Push-ups are an essential part of any exercise routine.They work several upper body muscle groups and don't need any gym equipment.Many people feel intimidated by push-ups because they can't do many at once.Anyone can increase the number of push-ups he or she can do with regular practice and a good routine.
Step 1: A proper push-up technique can be developed.
If you want to take accurate readings of the push-ups you do, you have to make sure you perform a proper one.A good push-up will work your chest, arms, shoulders, and upper body.You want to keep your arms separated and your legs straight for every repetition.You can find more information on how to do a push-up on the website.You only need to go low enough for your chin to touch the floor to keep the rest of your body elevated.
Step 2: Push-ups should be done as many times as you can.
If you want to increase the number of push-ups you can do, you need to know what that number is.Do as many push-ups as you can until you feel your muscles are strong enough to do another.You want to know how long it takes to do your maximum number of push-ups.
Step 3: Between sets.
It took you a while to do the first set of push-ups, so you want to rest for the same amount of time.This will be between 45 seconds and 2 minutes for most beginners.Take the rest time to write down the number of push-ups you did.
Step 4: Take the same rest between the second and third sets of push-ups.
One set of push-ups alone will not work the muscle groups enough to see progress very quickly, so you want to perform at least three sets of as many push ups as you can.You want to take an equivalent-length rest between sets.It is normal to perform fewer push-ups until muscle failure occurs with each set.You can see an increase in the number with practice.

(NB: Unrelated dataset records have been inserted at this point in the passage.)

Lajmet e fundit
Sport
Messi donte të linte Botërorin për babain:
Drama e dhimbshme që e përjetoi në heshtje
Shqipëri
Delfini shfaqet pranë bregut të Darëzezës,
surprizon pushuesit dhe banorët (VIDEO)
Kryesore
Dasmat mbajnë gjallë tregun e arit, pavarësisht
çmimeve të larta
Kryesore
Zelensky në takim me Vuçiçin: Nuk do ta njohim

Step 5: You should chart your baseline.
Once you have done all three sets of push-ups, it's a good idea to chart your baseline and the amount of time that each set took.
Step 6: Wait two days.
It is normal to feel some ache in your muscles the day after your baseline.If you do push-ups three-to-four times per week, you will get the best results.

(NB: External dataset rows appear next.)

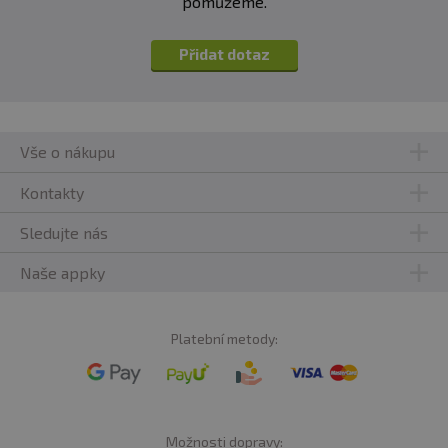
pomůžeme.
L-Serin
3468 mg
1561 mg
L-Prolin
4008 mg
1804 mg
Přidat dotaz
L-Phenylalanin*
2852 mg
1283 mg
L-Methionin*
1696 mg
763 mg
Vše o nákupu
L-Lysin*
7399 mg
3330 mg
Kontakty
L-Leucin**
9326 mg
4197 mg
Sledujte nás
L-Isoleucin**
4239 mg
1908 mg
Naše appky
L-Histidin
1541 mg
694 mg
Platební metody:
Glycin
1388 mg
624 mg
L-Glutamin + L-Glutamová
12795 mg
5758 mg
kyselina
Možnosti dopravy:
L-Cystein
2081 mg
936 mg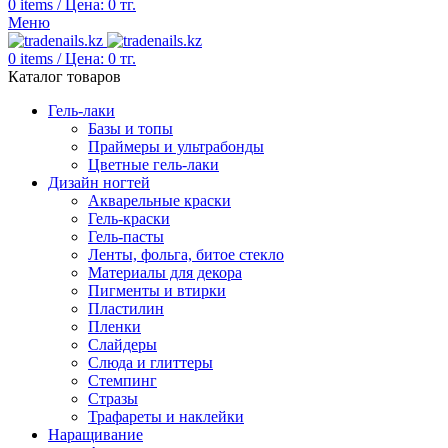
0
items
/
Цена:
0
тг.
Меню
0
items
/
Цена:
0
тг.
Каталог товаров
Гель-лаки
Базы и топы
Праймеры и ультрабонды
Цветные гель-лаки
Дизайн ногтей
Акварельные краски
Гель-краски
Гель-пасты
Ленты, фольга, битое стекло
Материалы для декора
Пигменты и втирки
Пластилин
Пленки
Слайдеры
Слюда и глиттеры
Стемпинг
Стразы
Трафареты и наклейки
Наращивание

Step 7: Try to increase the number by one.
Try to increase the number in each set of push-ups by at least one when you do the same routine the next day.You won't be able to increase the number in each set every time you work out, but that's okayIf you reach a point where you don't want to work out anymore, try to increase the amount after a few days.You will begin to see more push-ups performed in less time if you continue to chart the results.
Step 8: Push-up types can be varied.
Once you are comfortable with this routine, you can start working additional muscle groups by changing the type of push-up you do.If you follow the same set structure, you can do diamond push-ups for the first set, standard push ups in the second set and do the third set with your arms slightly wider.The push-up muscle groups will get a complete workout from this.You will notice that you can do fewer push-ups with this variation, so take a new baseline measurement to start.
Step 9: The push-up technique needs to be developed.
As with the first step, you want to make sure that you are doing the correct push-ups.There is more information on how to do a push-up at this website.
Step 10: Push-ups should be done as many times as you can.
The method requires a baseline measurement of how many push-ups you can do.You can only do one set of push-ups at a time.Keep a mental tally of how many push-ups you were able to do comfortably and how difficult they became.This will be different from person to person.
Step 11: Wait a couple of days.
Wait two days before beginning your daily regimen, since you did push-ups to exhaustion while discovering your baseline.This will give you time to rest before you start.
Step 12: Start a daily regimen.
Begin doing a single set of push-ups per day for a week when your baseline test was more difficult by using the number you were comfortable with.By doing a number at the edge of your comfort level but not to exhaustion, you are putting less strain on your muscles, which makes a more sustainable daily regimen possible.You can try to decrease the amount of time it takes you to do push-ups by creating smaller goals for yourself.
Step 13: Push-ups need to be increased each week.
The method allows you to gradually increase the number of push-ups each week.If your number for the first week was ten push-ups per day, try increasing that number to eleven or twelve in the second week and so on.Don't increase the number in a way that you're doing push-ups to exhaustion because that type of rigorous daily strain can damage your muscles and set you back while you recover.